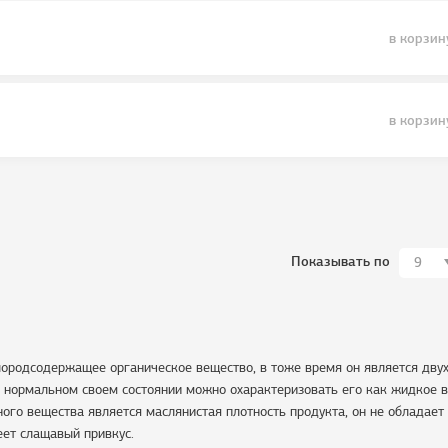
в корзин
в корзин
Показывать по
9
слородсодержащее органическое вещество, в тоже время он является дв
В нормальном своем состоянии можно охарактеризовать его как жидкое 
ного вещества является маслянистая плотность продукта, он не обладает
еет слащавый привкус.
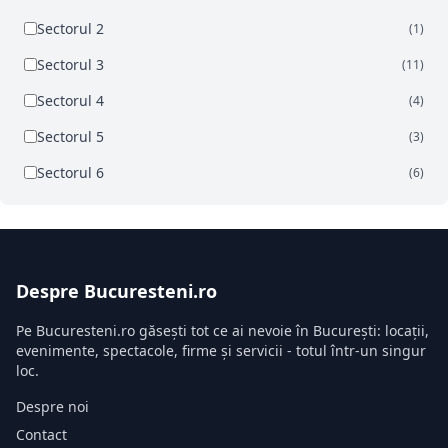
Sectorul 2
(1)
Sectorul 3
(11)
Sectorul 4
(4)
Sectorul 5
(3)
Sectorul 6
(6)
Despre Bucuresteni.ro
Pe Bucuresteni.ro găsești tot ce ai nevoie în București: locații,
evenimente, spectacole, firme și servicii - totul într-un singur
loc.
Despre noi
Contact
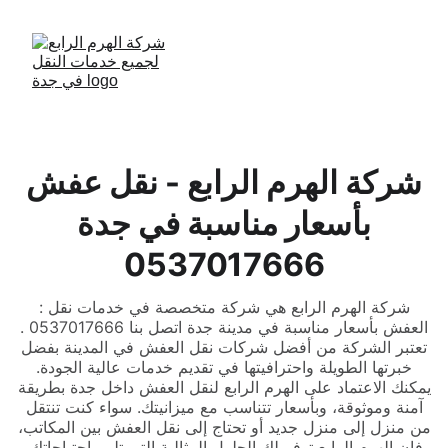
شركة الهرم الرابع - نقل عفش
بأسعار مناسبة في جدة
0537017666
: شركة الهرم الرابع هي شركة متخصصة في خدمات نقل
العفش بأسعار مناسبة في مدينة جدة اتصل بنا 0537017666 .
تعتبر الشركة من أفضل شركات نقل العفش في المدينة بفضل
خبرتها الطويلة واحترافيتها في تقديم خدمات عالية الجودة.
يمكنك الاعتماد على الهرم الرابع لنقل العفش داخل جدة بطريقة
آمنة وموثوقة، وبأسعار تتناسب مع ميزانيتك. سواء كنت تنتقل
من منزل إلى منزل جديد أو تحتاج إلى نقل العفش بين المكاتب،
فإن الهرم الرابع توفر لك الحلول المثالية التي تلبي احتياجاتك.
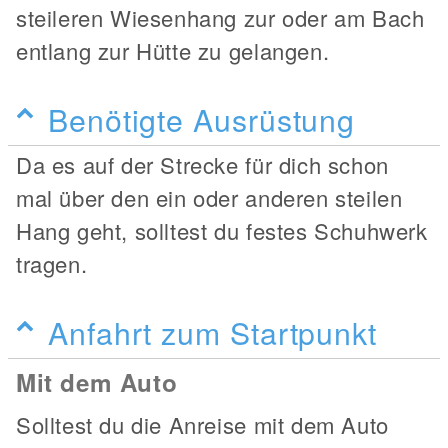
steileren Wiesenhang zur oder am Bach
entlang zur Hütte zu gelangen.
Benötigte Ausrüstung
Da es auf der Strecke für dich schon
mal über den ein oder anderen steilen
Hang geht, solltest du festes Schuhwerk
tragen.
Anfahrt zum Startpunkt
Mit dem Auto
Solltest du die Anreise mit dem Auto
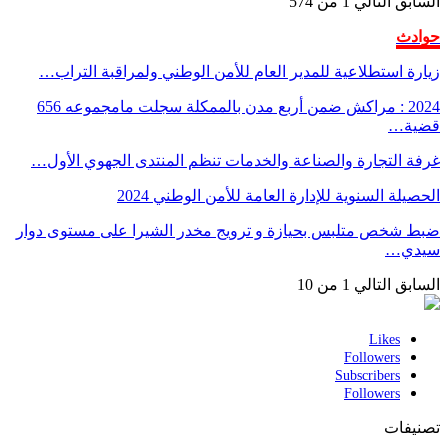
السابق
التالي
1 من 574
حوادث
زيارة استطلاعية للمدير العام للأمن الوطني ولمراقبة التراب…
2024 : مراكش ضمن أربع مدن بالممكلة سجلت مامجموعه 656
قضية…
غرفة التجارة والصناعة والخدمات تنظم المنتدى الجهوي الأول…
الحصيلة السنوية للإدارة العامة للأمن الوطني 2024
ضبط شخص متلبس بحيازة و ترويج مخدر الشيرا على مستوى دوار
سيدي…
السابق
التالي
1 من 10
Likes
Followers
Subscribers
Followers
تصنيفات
------------
*Work to complete:*
Retype every entry exactly as written, but omit the pictures.

*Finished exercise:*
в корзин
в корзин
Показывать по
9
слородсодержащее органическое вещество, в тоже время он является дв
В нормальном своем состоянии можно охарактеризовать его как жидкое 
ного вещества является маслянистая плотность продукта, он не обладает
еет слащавый привкус.
Sectorul 2
(1)
Sectorul 3
(11)
Sectorul 4
(4)
Sectorul 5
(3)
Sectorul 6
(6)
Despre Bucuresteni.ro
Pe Bucuresteni.ro găsești tot ce ai nevoie în București: locații,
evenimente, spectacole, firme și servicii - totul într-un singur
loc.
Despre noi
Contact
شركة الهرم الرابع - نقل عفش
بأسعار مناسبة في جدة
0537017666
: شركة الهرم الرابع هي شركة متخصصة في خدمات نقل
العفش بأسعار مناسبة في مدينة جدة اتصل بنا 0537017666 .
تعتبر الشركة من أفضل شركات نقل العفش في المدينة بفضل
خبرتها الطويلة واحترافيتها في تقديم خدمات عالية الجودة.
يمكنك الاعتماد على الهرم الرابع لنقل العفش داخل جدة بطريقة
آمنة وموثوقة، وبأسعار تتناسب مع ميزانيتك. سواء كنت تنتقل
من منزل إلى منزل جديد أو تحتاج إلى نقل العفش بين المكاتب،
فإن الهرم الرابع توفر لك الحلول المثالية التي تلبي احتياجاتك.
steileren Wiesenhang zur oder am Bach
entlang zur Hütte zu gelangen.
Benötigte Ausrüstung
Da es auf der Strecke für dich schon
mal über den ein oder anderen steilen
Hang geht, solltest du festes Schuhwerk
tragen.
Anfahrt zum Startpunkt
Mit dem Auto
Solltest du die Anreise mit dem Auto
السابق
التالي
1 من 574
حوادث
زيارة استطلاعية للمدير العام للأمن الوطني ولمراقبة التراب…
2024 : مراكش ضمن أربع مدن بالممكلة سجلت مامجموعه 656
قضية…
غرفة التجارة والصناعة والخدمات تنظم المنتدى الجهوي الأول…
الحصيلة السنوية للإدارة العامة للأمن الوطني 2024
ضبط شخص متلبس بحيازة و ترويج مخدر الشيرا على مستوى دوار
سيدي…
السابق
التالي
1 من 10
Likes
Followers
Subscribers
Followers
تصنيفات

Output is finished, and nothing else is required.